Task prompt — Output the data below in full, character for character.

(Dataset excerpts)
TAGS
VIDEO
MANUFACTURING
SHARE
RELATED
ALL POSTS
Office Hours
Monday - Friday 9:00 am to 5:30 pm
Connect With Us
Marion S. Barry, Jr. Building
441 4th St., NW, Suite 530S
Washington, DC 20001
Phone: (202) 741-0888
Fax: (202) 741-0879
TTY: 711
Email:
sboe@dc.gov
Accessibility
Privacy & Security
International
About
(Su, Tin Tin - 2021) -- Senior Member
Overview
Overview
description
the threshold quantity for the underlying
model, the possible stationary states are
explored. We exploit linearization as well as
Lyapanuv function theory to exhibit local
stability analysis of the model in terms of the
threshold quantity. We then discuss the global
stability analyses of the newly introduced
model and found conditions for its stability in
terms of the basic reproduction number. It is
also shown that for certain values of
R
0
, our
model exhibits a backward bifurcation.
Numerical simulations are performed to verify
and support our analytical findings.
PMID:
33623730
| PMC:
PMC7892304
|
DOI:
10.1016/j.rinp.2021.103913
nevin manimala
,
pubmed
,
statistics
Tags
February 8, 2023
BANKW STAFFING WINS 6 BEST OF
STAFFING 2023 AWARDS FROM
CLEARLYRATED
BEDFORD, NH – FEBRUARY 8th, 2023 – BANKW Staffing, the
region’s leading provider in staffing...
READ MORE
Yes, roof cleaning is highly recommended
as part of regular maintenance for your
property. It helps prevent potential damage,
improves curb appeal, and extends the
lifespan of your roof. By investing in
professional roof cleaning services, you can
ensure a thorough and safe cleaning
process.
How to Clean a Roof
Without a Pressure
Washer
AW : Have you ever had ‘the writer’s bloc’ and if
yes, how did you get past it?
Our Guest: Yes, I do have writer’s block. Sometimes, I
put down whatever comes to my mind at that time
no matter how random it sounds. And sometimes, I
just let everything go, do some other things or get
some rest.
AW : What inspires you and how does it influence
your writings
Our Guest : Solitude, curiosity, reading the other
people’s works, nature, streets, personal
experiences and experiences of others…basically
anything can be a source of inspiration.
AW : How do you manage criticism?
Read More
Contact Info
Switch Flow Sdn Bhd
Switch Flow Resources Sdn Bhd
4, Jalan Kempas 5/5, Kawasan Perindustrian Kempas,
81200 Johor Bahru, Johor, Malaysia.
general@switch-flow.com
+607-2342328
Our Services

Answer for the task —
TAGS
VIDEO
MANUFACTURING
SHARE
RELATED
ALL POSTS
Office Hours
Monday - Friday 9:00 am to 5:30 pm
Connect With Us
Marion S. Barry, Jr. Building
441 4th St., NW, Suite 530S
Washington, DC 20001
Phone: (202) 741-0888
Fax: (202) 741-0879
TTY: 711
Email:
sboe@dc.gov
Accessibility
Privacy & Security
International
About
(Su, Tin Tin - 2021) -- Senior Member
Overview
Overview
description
the threshold quantity for the underlying
model, the possible stationary states are
explored. We exploit linearization as well as
Lyapanuv function theory to exhibit local
stability analysis of the model in terms of the
threshold quantity. We then discuss the global
stability analyses of the newly introduced
model and found conditions for its stability in
terms of the basic reproduction number. It is
also shown that for certain values of
R
0
, our
model exhibits a backward bifurcation.
Numerical simulations are performed to verify
and support our analytical findings.
PMID:
33623730
| PMC:
PMC7892304
|
DOI:
10.1016/j.rinp.2021.103913
nevin manimala
,
pubmed
,
statistics
Tags
February 8, 2023
BANKW STAFFING WINS 6 BEST OF
STAFFING 2023 AWARDS FROM
CLEARLYRATED
BEDFORD, NH – FEBRUARY 8th, 2023 – BANKW Staffing, the
region’s leading provider in staffing...
READ MORE
Yes, roof cleaning is highly recommended
as part of regular maintenance for your
property. It helps prevent potential damage,
improves curb appeal, and extends the
lifespan of your roof. By investing in
professional roof cleaning services, you can
ensure a thorough and safe cleaning
process.
How to Clean a Roof
Without a Pressure
Washer
AW : Have you ever had ‘the writer’s bloc’ and if
yes, how did you get past it?
Our Guest: Yes, I do have writer’s block. Sometimes, I
put down whatever comes to my mind at that time
no matter how random it sounds. And sometimes, I
just let everything go, do some other things or get
some rest.
AW : What inspires you and how does it influence
your writings
Our Guest : Solitude, curiosity, reading the other
people’s works, nature, streets, personal
experiences and experiences of others…basically
anything can be a source of inspiration.
AW : How do you manage criticism?
Read More
Contact Info
Switch Flow Sdn Bhd
Switch Flow Resources Sdn Bhd
4, Jalan Kempas 5/5, Kawasan Perindustrian Kempas,
81200 Johor Bahru, Johor, Malaysia.
general@switch-flow.com
+607-2342328
Our Services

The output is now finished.